[Start of section]

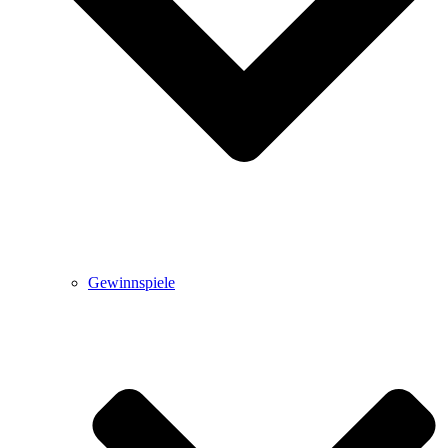
Gewinnspiele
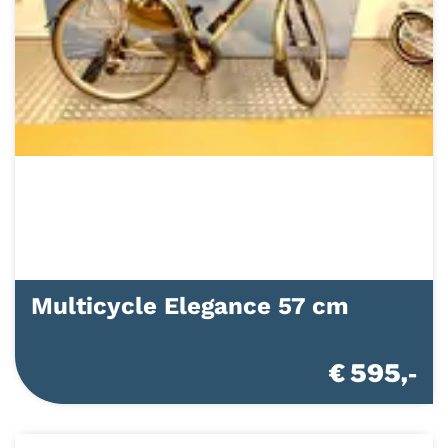
Multicycle Elegance 57 cm
€ 595,-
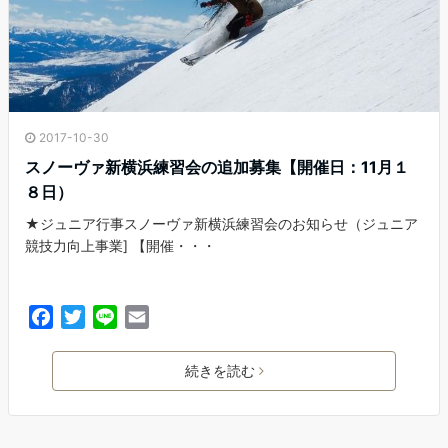
2017-10-30
スノーヴァ新横浜練習会の追加募集【開催日：11月１
８日）
★ジュニア行事スノーヴァ新横浜練習会のお知らせ（ジュニア
競技力向上事業] 【開催・・・
F
T
L
E
a
w
i
m
c
i
n
a
続きを読む
e
t
e
i
b
t
l
o
e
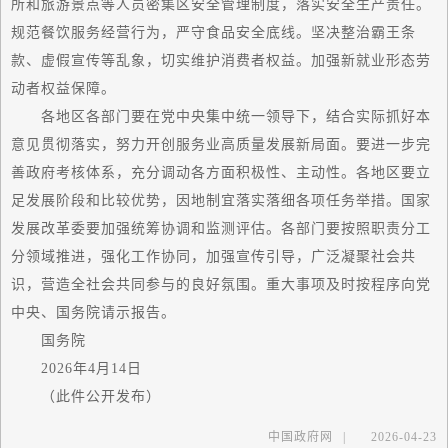
所和旅游景点等人员密集区安全管理制度，落实安全生产责任。
规范餐饮服务经营行为，严守食品安全底线。坚决整治霸王条
款、虚假宣传等乱象，切实维护消费者权益。加强新就业形态劳
动者权益保障。
各地区各部门要在党中央集中统一领导下，结合实际抓好本
意见贯彻落实，努力开创服务业高质量发展新局面。要进一步完
善政府考核体系，充分调动各方面积极性、主动性。各地区要立
足发展阶段和比较优势，因地制宜落实落细各项任务举措。
国家
发展改革委要加强统筹协调和监测评估。各部门要按照职责分工
分领域推进，强化工作协同，加强宣传引导，广泛凝聚社会共
识，营造全社会共同参与的良好氛围。重大事项及时按程序向党
中央、国务院请示报告。
国务院
2026年4月14日
（此件公开发布）
中国政府网
|
2026-04-23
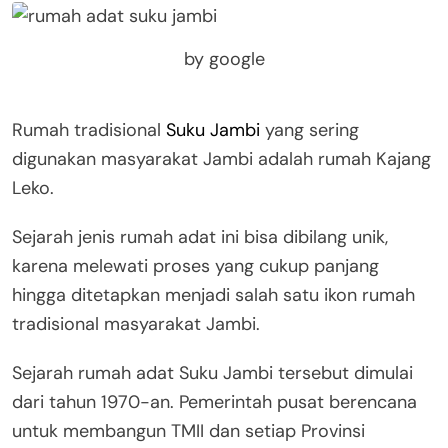
by google
Rumah tradisional
Suku Jambi
yang sering
digunakan masyarakat Jambi adalah rumah Kajang
Leko.
Sejarah jenis rumah adat ini bisa dibilang unik,
karena melewati proses yang cukup panjang
hingga ditetapkan menjadi salah satu ikon rumah
tradisional masyarakat Jambi.
Sejarah rumah adat Suku Jambi tersebut dimulai
dari tahun 1970-an. Pemerintah pusat berencana
untuk membangun TMII dan setiap Provinsi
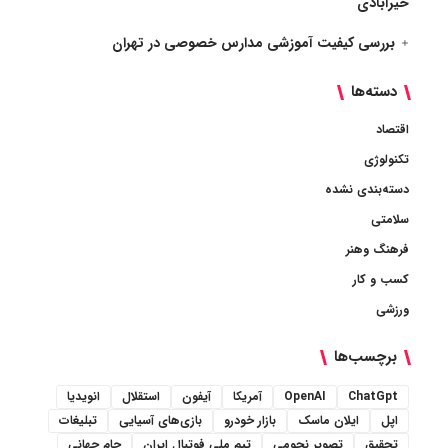
خیرآبادی
بررسی کیفیت آموزشی مدارس خصوصی در تهران
دسته‌ها
اقتصاد
تکنولوژی
دسته‌بندی نشده
سلامتی
فرهنگ وهنر
کسب و کار
ورزشی
برچسب‌ها
ChatGpt
OpenAI
آمریکا
آیفون
استقلال
انویدیا
اپل
ایلان ماسک
بازار خودرو
بازی‌های آسیایی
تبلیغات
تحقیق
تصویر نجومی
تیم ملی فوتبال ایران
جام جهانی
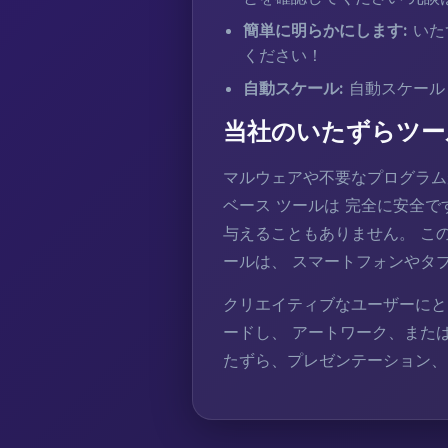
簡単に明らかにします:
いた
ください！
自動スケール:
自動スケール
当社のいたずらツー
マルウェアや不要なプログラム
ベース ツールは 完全に安全
与えることもありません。 こ
ールは、 スマートフォンやタブ
クリエイティブなユーザーにと
ードし、 アートワーク、また
たずら、プレゼンテーション、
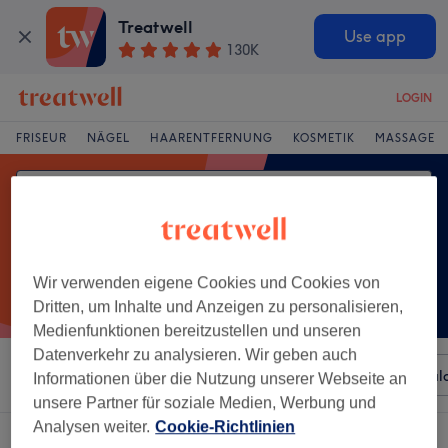
Treatwell
Use app
130K
LOGIN
FRISEUR
NÄGEL
HAARENTFERNUNG
KOSMETIK
MASSAGE
Wir verwenden eigene Cookies und Cookies von
Dritten, um Inhalte und Anzeigen zu personalisieren,
Medienfunktionen bereitzustellen und unseren
Datenverkehr zu analysieren. Wir geben auch
Sortieren nach
Beliebiger Preis
Besonderheiten
Sal
Informationen über die Nutzung unserer Webseite an
unsere Partner für soziale Medien, Werbung und
Analysen weiter.
Cookie-Richtlinien
Ein Salon, der anbietet:
haarschnitt für mädchen in Ingolstadt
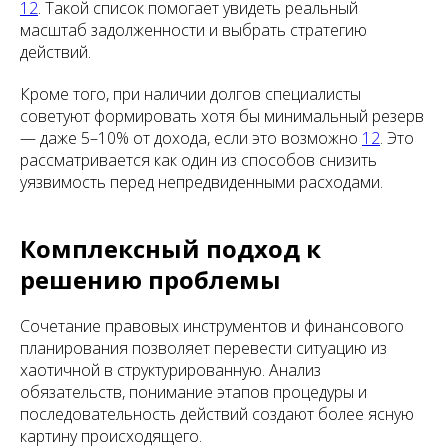
12
. Такой список помогает увидеть реальный
масштаб задолженности и выбрать стратегию
действий.
Кроме того, при наличии долгов специалисты
советуют формировать хотя бы минимальный резерв
— даже 5–10% от дохода, если это возможно
12
. Это
рассматривается как один из способов снизить
уязвимость перед непредвиденными расходами.
Комплексный подход к
решению проблемы
Сочетание правовых инструментов и финансового
планирования позволяет перевести ситуацию из
хаотичной в структурированную. Анализ
обязательств, понимание этапов процедуры и
последовательность действий создают более ясную
картину происходящего.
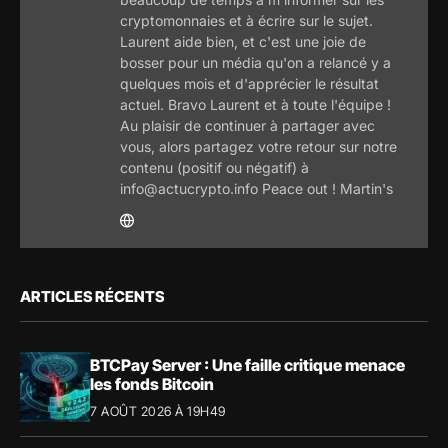
cryptomonnaies et à écrire sur le sujet.
Laurent aide bien, et c'est une joie de
bosser pour un média qu'on a relancé y a
quelques mois et d'apprécier le résultat
actuel. Bravo Laurent et à toute l'équipe !
Au plaisir de continuer à partager avec
vous, alors partagez votre retour sur notre
contenu (positif ou négatif) à
info@actucrypto.info Peace out ! Martin's
ARTICLES RÉCENTS
BTCPay Server : Une faille critique menace
les fonds Bitcoin
7 AOÛT 2026 À 19H49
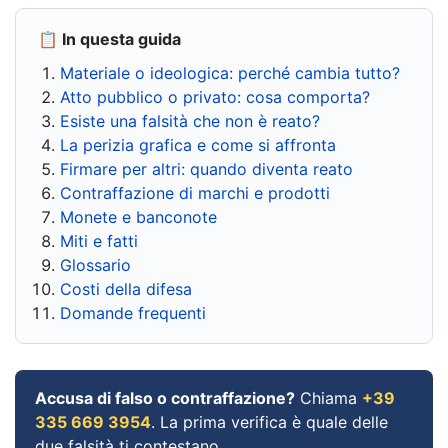
📋 In questa guida
Materiale o ideologica: perché cambia tutto?
Atto pubblico o privato: cosa comporta?
Esiste una falsità che non è reato?
La perizia grafica e come si affronta
Firmare per altri: quando diventa reato
Contraffazione di marchi e prodotti
Monete e banconote
Miti e fatti
Glossario
Costi della difesa
Domande frequenti
Accusa di falso o contraffazione?
Chiama
+39
335 669 3954
. La prima verifica è quale delle
due falsità ti contestano.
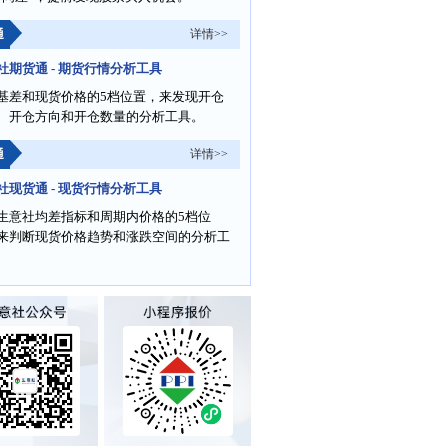
通
详情>>
社期货通 - 期货行情分析工具
基差和现货价格的5档位置，来发现开仓
、开仓方向和开仓数量的分析工具。
通
详情>>
社现货通 - 现货行情分析工具
生意社均差指标和周期内价格的5档位
来判断现货价格趋势和涨跌空间的分析工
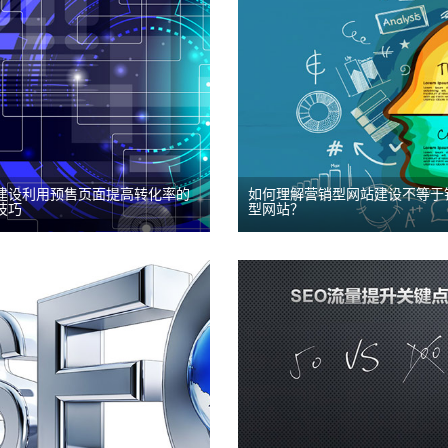
长在建设自己的网站的同
高权重链接对网站的重要
，也需要学习他人的网站来
言而喻，不仅是流量的导
断让自己进化，现在网站数
对权重的导入也很重要，
胜数，如何判断网站建设的
高权重链接也是网站建设
呢？...
要部分，下面昭歌信息介
一...
建设利用预售页面提高转化率的
如何理解营销型网站建设不等于
建设
网站建设
技巧
型网站？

[End of section]

Task item: Repeat the records above exactly, without any pictures.

Your response:
Gewinnspiele
Multicycle Elegance 57 cm
€ 595,-
2017-10-30
スノーヴァ新横浜練習会の追加募集【開催日：11月１
８日）
★ジュニア行事スノーヴァ新横浜練習会のお知らせ（ジュニア
競技力向上事業] 【開催・・・
F
T
L
E
a
w
i
m
c
i
n
a
続きを読む
e
t
e
i
b
t
l
o
e
所和旅游景点等人员密集区安全管理制度，落实安全生产责任。
规范餐饮服务经营行为，严守食品安全底线。坚决整治霸王条
款、虚假宣传等乱象，切实维护消费者权益。加强新就业形态劳
动者权益保障。
各地区各部门要在党中央集中统一领导下，结合实际抓好本
意见贯彻落实，努力开创服务业高质量发展新局面。要进一步完
善政府考核体系，充分调动各方面积极性、主动性。各地区要立
足发展阶段和比较优势，因地制宜落实落细各项任务举措。
国家
发展改革委要加强统筹协调和监测评估。各部门要按照职责分工
分领域推进，强化工作协同，加强宣传引导，广泛凝聚社会共
识，营造全社会共同参与的良好氛围。重大事项及时按程序向党
中央、国务院请示报告。
国务院
2026年4月14日
（此件公开发布）
中国政府网
|
2026-04-23
by google
Rumah tradisional
Suku Jambi
yang sering
digunakan masyarakat Jambi adalah rumah Kajang
Leko.
Sejarah jenis rumah adat ini bisa dibilang unik,
karena melewati proses yang cukup panjang
hingga ditetapkan menjadi salah satu ikon rumah
tradisional masyarakat Jambi.
Sejarah rumah adat Suku Jambi tersebut dimulai
dari tahun 1970-an. Pemerintah pusat berencana
untuk membangun TMII dan setiap Provinsi
خیرآبادی
بررسی کیفیت آموزشی مدارس خصوصی در تهران
دسته‌ها
اقتصاد
تکنولوژی
دسته‌بندی نشده
سلامتی
فرهنگ وهنر
کسب و کار
ورزشی
برچسب‌ها
ChatGpt
OpenAI
آمریکا
آیفون
استقلال
انویدیا
اپل
ایلان ماسک
بازار خودرو
بازی‌های آسیایی
تبلیغات
تحقیق
تصویر نجومی
تیم ملی فوتبال ایران
جام جهانی
簡単に明らかにします:
いた
ください！
自動スケール:
自動スケール
当社のいたずらツー
マルウェアや不要なプログラム
ベース ツールは 完全に安全
与えることもありません。 こ
ールは、 スマートフォンやタブ
クリエイティブなユーザーにと
ードし、 アートワーク、また
たずら、プレゼンテーション、
Treatwell
Use app
130K
LOGIN
FRISEUR
NÄGEL
HAARENTFERNUNG
KOSMETIK
MASSAGE
Wir verwenden eigene Cookies und Cookies von
Dritten, um Inhalte und Anzeigen zu personalisieren,
Medienfunktionen bereitzustellen und unseren
Datenverkehr zu analysieren. Wir geben auch
Sortieren nach
Beliebiger Preis
Besonderheiten
Sal
Informationen über die Nutzung unserer Webseite an
unsere Partner für soziale Medien, Werbung und
Analysen weiter.
Cookie-Richtlinien
Ein Salon, der anbietet:
haarschnitt für mädchen in Ingolstadt
12
. Такой список помогает увидеть реальный
масштаб задолженности и выбрать стратегию
действий.
Кроме того, при наличии долгов специалисты
советуют формировать хотя бы минимальный резерв
— даже 5–10% от дохода, если это возможно
12
. Это
рассматривается как один из способов снизить
уязвимость перед непредвиденными расходами.
Комплексный подход к
решению проблемы
Сочетание правовых инструментов и финансового
планирования позволяет перевести ситуацию из
хаотичной в структурированную. Анализ
обязательств, понимание этапов процедуры и
последовательность действий создают более ясную
картину происходящего.
cryptomonnaies et à écrire sur le sujet.
Laurent aide bien, et c'est une joie de
bosser pour un média qu'on a relancé y a
quelques mois et d'apprécier le résultat
actuel. Bravo Laurent et à toute l'équipe !
Au plaisir de continuer à partager avec
vous, alors partagez votre retour sur notre
contenu (positif ou négatif) à
info@actucrypto.info Peace out ! Martin's
ARTICLES RÉCENTS
BTCPay Server : Une faille critique menace
les fonds Bitcoin
7 AOÛT 2026 À 19H49
📋 In questa guida
Materiale o ideologica: perché cambia tutto?
Atto pubblico o privato: cosa comporta?
Esiste una falsità che non è reato?
La perizia grafica e come si affronta
Firmare per altri: quando diventa reato
Contraffazione di marchi e prodotti
Monete e banconote
Miti e fatti
Glossario
Costi della difesa
Domande frequenti
Accusa di falso o contraffazione?
Chiama
+39
335 669 3954
. La prima verifica è quale delle
due falsità ti contestano.
通
详情>>
社期货通 - 期货行情分析工具
基差和现货价格的5档位置，来发现开仓
、开仓方向和开仓数量的分析工具。
通
详情>>
社现货通 - 现货行情分析工具
生意社均差指标和周期内价格的5档位
来判断现货价格趋势和涨跌空间的分析工
长在建设自己的网站的同
高权重链接对网站的重要
，也需要学习他人的网站来
言而喻，不仅是流量的导
断让自己进化，现在网站数
对权重的导入也很重要，
胜数，如何判断网站建设的
高权重链接也是网站建设
呢？...
要部分，下面昭歌信息介
一...
建设利用预售页面提高转化率的
如何理解营销型网站建设不等于
建设
网站建设
技巧
型网站？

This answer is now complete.